Pela primeira vez pus em causa toda a minha perícia com as mãos. Fiz mais tralho braçal que um acorrentado numa galé com remos e tu nem um milímetro alteraste à tua rota inicial. Eu não peço que tenhas direção assistida, mas rogo que me dês um sinal de que é de facto possível mudar-te o rumo. Antes de nos fundirmos com o muro, de preferência. Pera… pera…, eh lá que é isto? Parece que… tu queres ver que… Com a breca, estamos mesmo a virar! Primeiro timidamente, depois já mais seguros, mas uma coisa é certa, este marujo já vai percebendo os truques do teu clássico leme.
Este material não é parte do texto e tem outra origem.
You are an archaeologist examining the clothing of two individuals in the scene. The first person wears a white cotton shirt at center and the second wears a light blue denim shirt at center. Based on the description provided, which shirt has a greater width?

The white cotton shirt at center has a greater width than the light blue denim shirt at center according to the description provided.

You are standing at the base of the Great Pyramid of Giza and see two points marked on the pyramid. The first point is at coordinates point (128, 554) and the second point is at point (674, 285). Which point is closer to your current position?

Gostas de te fazer difícil ao início, não é? Eu percebo assim é com todas as que valem a pena.

 

Seguimos num caminho feito à tua medida. Pela marginal, janela aberta, a deixar entrar o cheiro a mar. Ele combina contigo. Se a linha de Cascais é um poema tu és o seu refrão. Aos poucos e poucos vou-te conhecendo as manhas. Desvendando os segredos. Somos agora dançarinos de uma dança bem ensaiada. Já sinto em mim crescer mais e mais o despertar do gosto pela aventura. Esta fui curta, bastante apenas para perceber que me quero perder contigo algures. Combinamos para o verão? Algarve? Costa Vicentina? Tanto faz, que o destino interessa a viagem. Eu ligo-te, pode ser?